Publié: 21 avril 2006 dans Histoire

 

Le 21 février 1944, les murs de Paris se couvrent de grandes affiches rouges. Elles font état de l’exécution  au mont valérien de 23 terroristes membres d’un groupe de FTP (Francs – Tireurs Partisans).

 

 

La propagande nazie insiste sur l’origine étrangère de la plupart de ces malheureux : Arméniens, Juifs d’Europe de l’est, Espagnol…

Français par le sang versé

Le chef de ce groupe de résistants s’appelle Missak  Manouchian. Il est né en Arménie 36 ans plus tôt et a été marqué par le génocide arménien.

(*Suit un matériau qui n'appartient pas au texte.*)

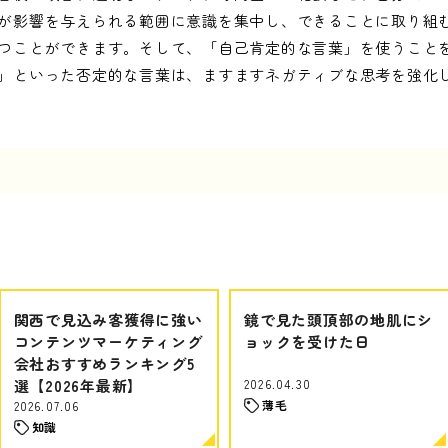
が影響を与えられる範囲に意識を集中し、できることに取り組
つことができます。そして、「自己肯定的な言葉」を使うこと
」といった否定的な言葉は、ますますネガティブな思考を強化
関西で見込み客獲得に強い
鏡で見た頭頂部の地肌にシ
コンテンツマーケティング
ョックを受けた日
会社おすすめランキング5
選【2026年最新】
2026.04.30
薄毛
2026.07.06
知識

Quand il est arrivé en France, en 1924, il a appris le métier de menuisier et adhéré au syndicat communiste et à la CGT. Au Parti communiste, il a fait partie du groupe MOI (Main-d’Oeuvre Immigrée). Pendant l’occupation allemande, il a dirigé à Paris un réseau de résistants communistes, les FTP – MOI (Francs – Tireurs et Partisans – Main – d’Oeuvre Immigrée). Il a été arrêté par la police française ainsi que plusieurs de ses amis le 16 novembre 1943, à Évry Petit-Bourg, sur les berges de la Seine.
 

L’Affiche rouge

Vous aviez vos portraits sur les murs de nos villes
Noirs de barbe et de nuit hirsutes menaçants
L’affiche qui semblait une tache de sang
Parce qu’à prononcer vos noms sont difficiles
Y cherchait un effet de peur sur les passants

Nul ne semblait vous voir Français de préférence
Les gens allaient sans yeux pour vous le jour durant
Mais à l’heure du couvre-feu des doigts errants
Avaient écrit sous vos photos MORTS POUR
LA FRANCE
Et les mornes matins en étaient différents

Louis Aragon, Le roman inachevé (1956)

 

L’affiche rouge, qui inspira à Aragon son célèbre poème, présente, dans sa partie supérieure, les visages des dix partisans. Les traces de trois mois de tortures n’arrivaient pas à effacer l’expression de fierté dans leurs yeux.
Voici les noms des partisans figurant sur l’affiche et les « légendes »
accompagnant la photo de chacun d’eux :

 
Fingercwajg, juif polonais, 3 attentats, 5 déraillements ;

Boczow, juif hongrois, chef dérailleur, 20 attentats;

Witchitz, juif polonais, 15 attentats;

Wajsbrot, juif polonais, 1 attentat, 3 déraillements,

Elek, juif hongrois, 8 déraillements,

Grzywacz, juif polonais, 2 attentats,

Fontanot, communiste italien, 12 attentats;

Rayman, juif polonais, 13 attentats;

Alfonso, Espagnol rouge, 7 attentats;

Manouchian. Arménien, chef de la bande, 56 attentats, 150 morts, 600 blessés.

(A Manouchian on attribua toutes les actions de son détachement.)

 

Sous les photographies des « terroristes » figurent, à côté d’images de catastrophes ferroviaires et d’un arsenal d’armes des partisans, des corps criblés de balles : les « victimes » des « terroristes ». Le texte ne comporte que quelques mots : en haut : « DES LIBERATEURS? »,
en bas : « La Libération! Par l’armée du crime ».